A CDC epidemiologist involved in the process commented on the situation recently in Boston in explaining the draft guidelines at the 2004 annual meeting of the Infectious Disease Society of America (IDSA).

"What were the some of the challenges to achieving consensus? One is the fit-testing of respirators [and] the frequency of which the fit-testing should be performed," said Adelisa Panlilio, MD, MPH, medical epidemiologist in the CDC division of health care quality promotion (DHQP).

"We have continued to recommend initial fit-testing. One thing that is new is we talk about periodic fit-testing. However, the frequency or the periodicity of that fit-test is unspecified.
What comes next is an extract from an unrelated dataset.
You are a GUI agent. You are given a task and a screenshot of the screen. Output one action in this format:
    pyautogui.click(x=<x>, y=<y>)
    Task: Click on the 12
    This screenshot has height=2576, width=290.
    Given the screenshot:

We haven’t specified annual fit-testing."

Reminded by an audience member of the possible significant costs of annual fit-testing, Panlilio was asked why there was any need for the practice unless workers had undergone physical facial changes.

"Well, that is a very reasonable question, and we are struggling with that," she said. "However, there is another agency that actually has regulatory authority, OSHA. And OSHA has specified annual fit-testing in health care personnel. We are trying to resolve that. That is a big dilemma to us. That’s why in our guidelines we specified periodic fit-testing. We are well aware of that [financial concern] and are struggling to address that very issue."
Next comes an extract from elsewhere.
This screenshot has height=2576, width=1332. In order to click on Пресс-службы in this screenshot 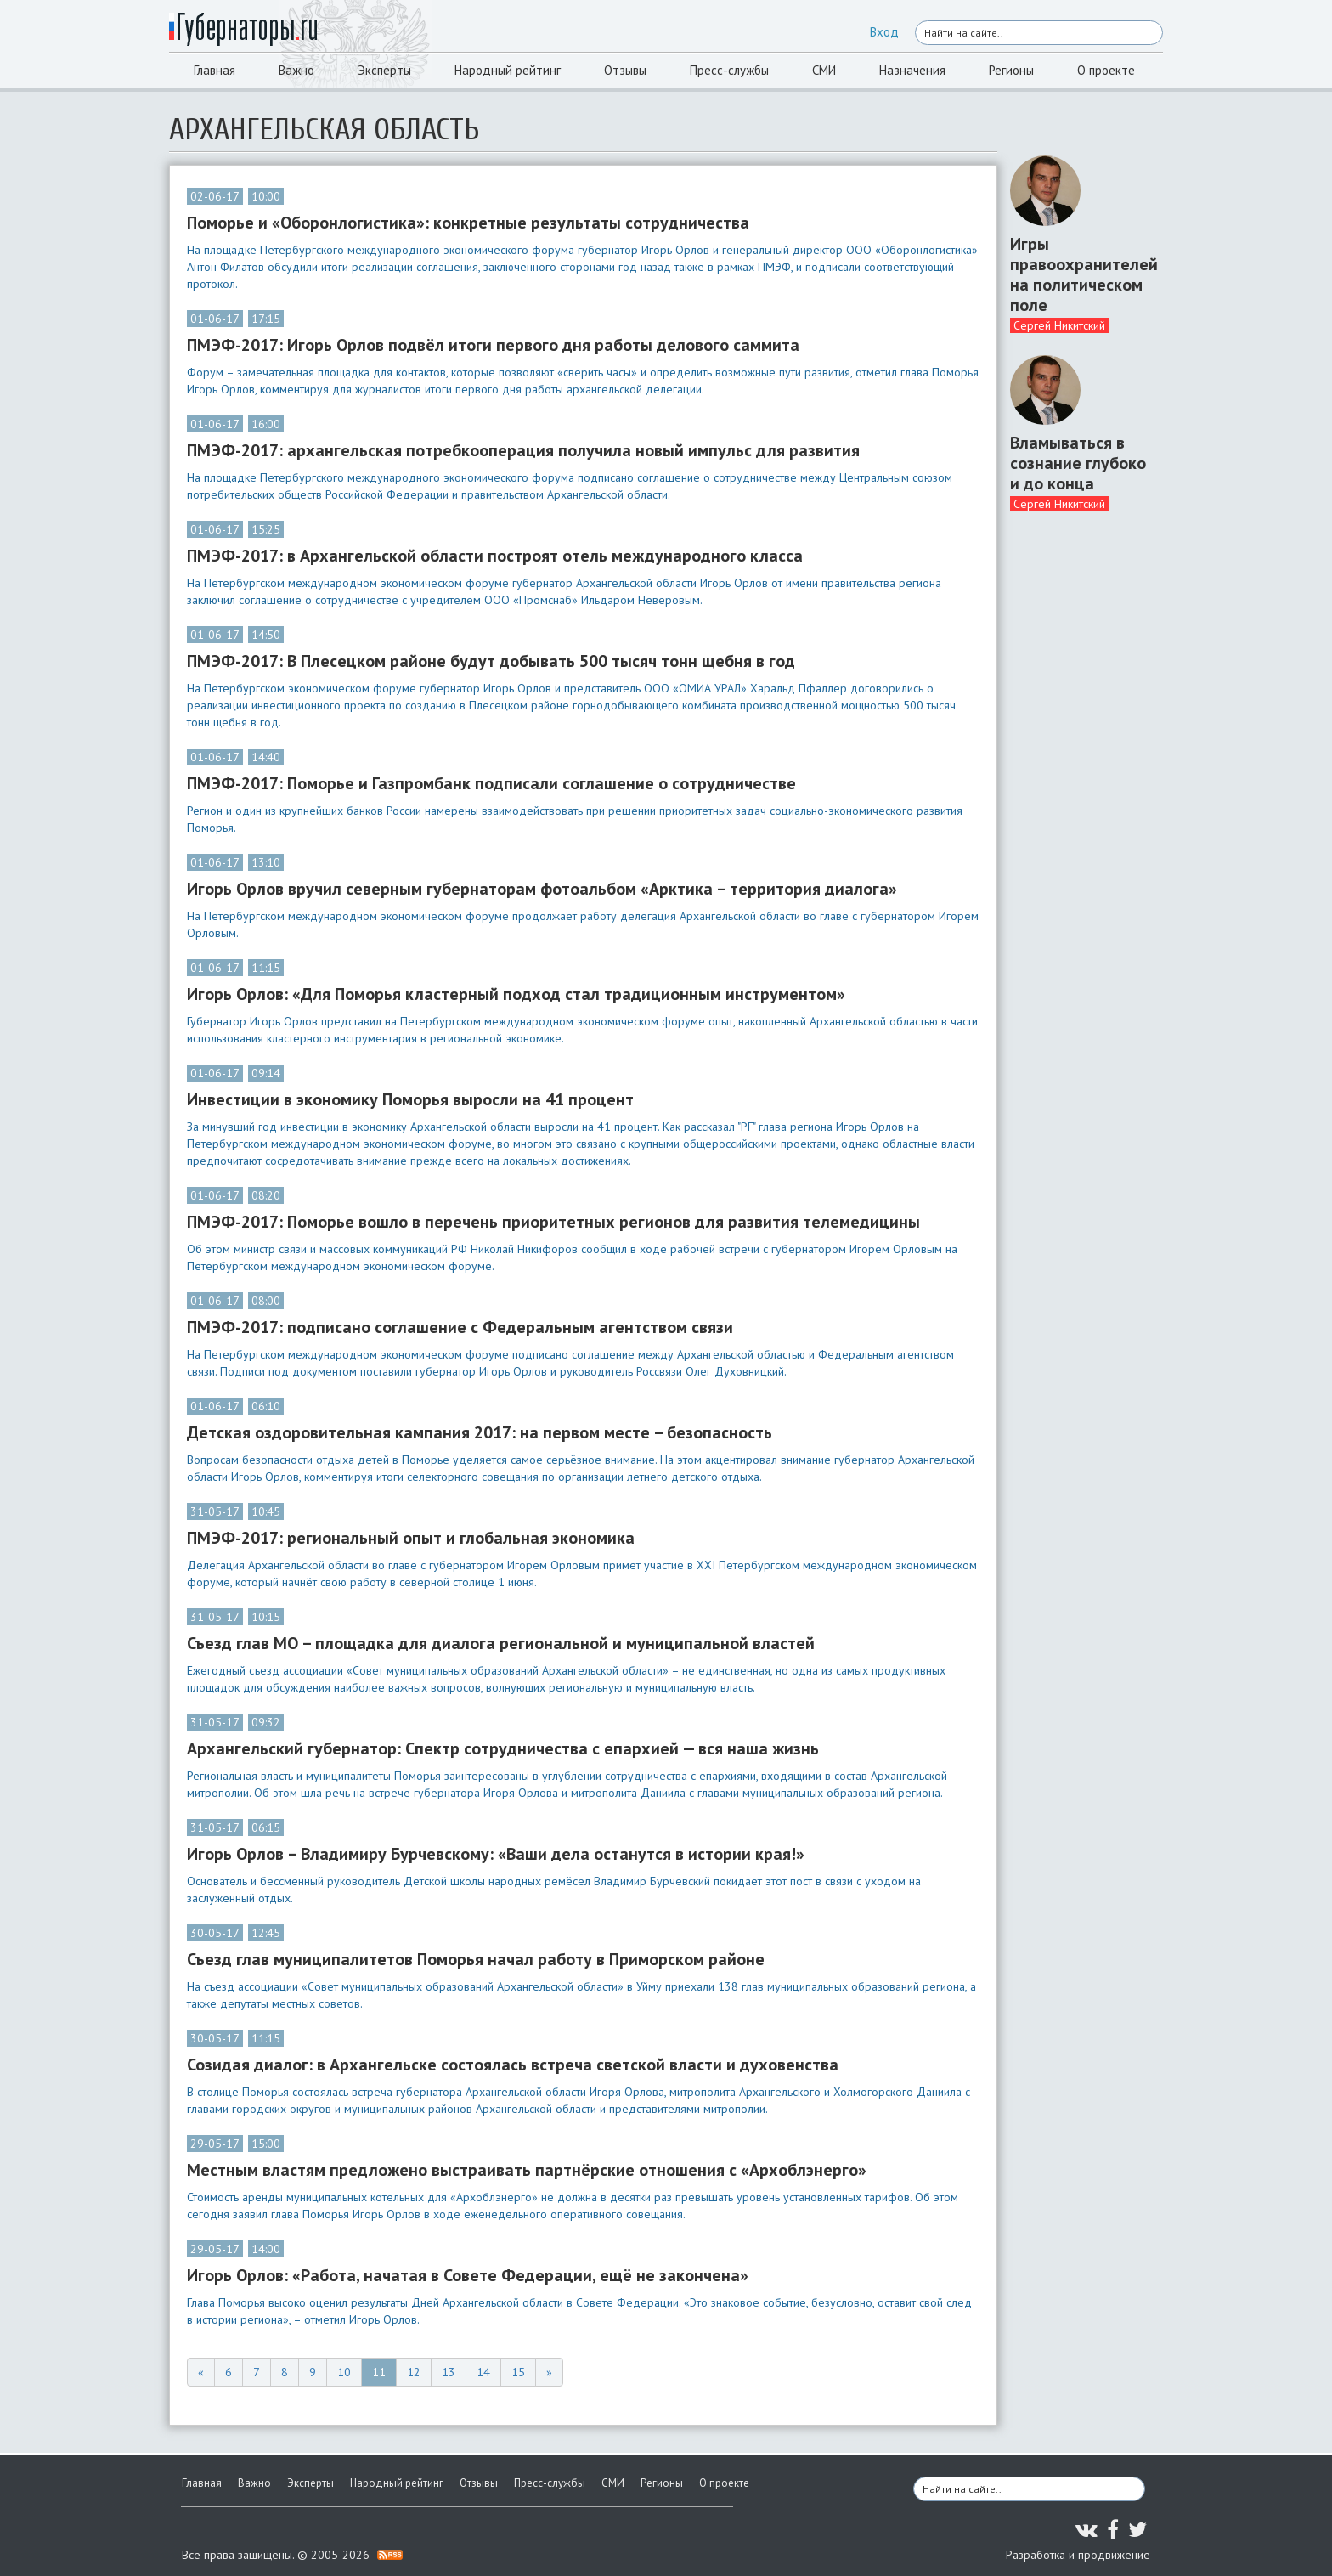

In the interim, some hospitals are taking a guarded approach to an uncertain situation.

Response was mixed to the "Wicker amendment," the provision added by Rep. Roger Wicker (R-MS) to the federal spending bill, which prohibited OSHA from spending federal money to enforce the annual fit-testing rule.

Some states and individual facilities already had done the fit-testing or were in the process of doing so. For example, in California, hospitals were required to complete their updated fit-testing of staff by Jan. 18, 2005.
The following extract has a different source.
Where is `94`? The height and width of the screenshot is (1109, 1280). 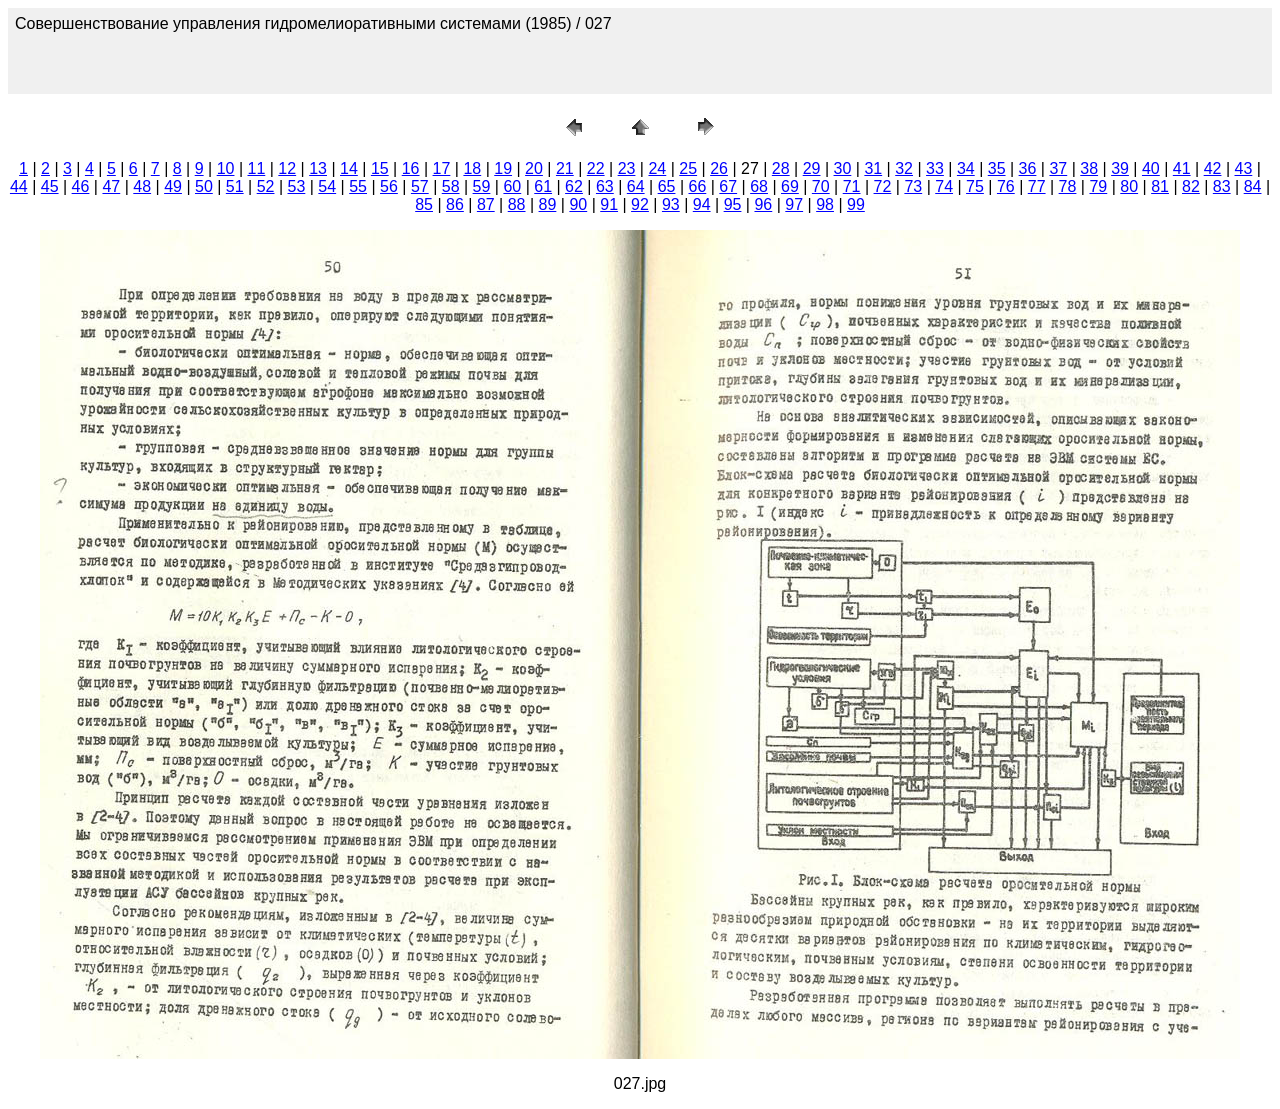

"Institutions that have begun a process to thoroughly implement [annual fit-testing] are likely not to make much change," says Judene Bartley, MS, MPH, CIC, vice president of Epidemiology Consulting Services in Beverly Hills, MI. "Other places that have been trying to determine the best way to approach this or are in the process of looking at who should really be fit-tested or not — I suspect some of them may say, This buys us some time.’"

Baystate Health System in Springfield, MA, mounted a major effort last year and fit-tested 2,800 employees. The three-hospital system hired an outside contractor and also used a train-the-trainer approach to update the fit-testing. The future of that program is uncertain, but James Garb, MD, director of occupational health and safety, notes the fit-testing rule still is in place.

"The occupational medicine and infectious disease community is still very divided on this," he explains. "There are some people who think you should do it, and others who think it’s not necessary."

The fit-testing had some benefits, Garb notes. The hospital now has a record of the dates employees were fit-tested, and the brand and size of the mask; and there was an educational component.

"We did find that a lot of [employees] in areas that didn’t use them that much didn’t even know which ones they were fit-tested for," he says.

Meanwhile, Garb and his colleagues are hoping for clarification on the fit-testing issue — and more generally on how to protect workers from the hazards of airborne infectious diseases. What diseases are truly airborne? How do you determine the level of hazard? What is the role of respirators?

"We all need a sense that there’s a single position by CDC on how they approach respiratory protection for agents that are known and how they approach the unknown," Bartley adds.

In that regard, Panlilio told those at the meeting that the CDC has formed a working group to develop such guidance, but has no clear time line for doing so. The group includes representatives from the DHQP, the National Institute of Occupational Safety and Health and the CDC division of TB elimination (DTBE).

"We at DTBE and DHQP have been trying to push for overarching guidance on respiratory protection that gives the various principles that are necessary and then have specific guidelines on preventing transmission of these diseases refer to the respiratory protection needs," she added. "But I don’t know how long it will take before we can actually produce such a guidance document."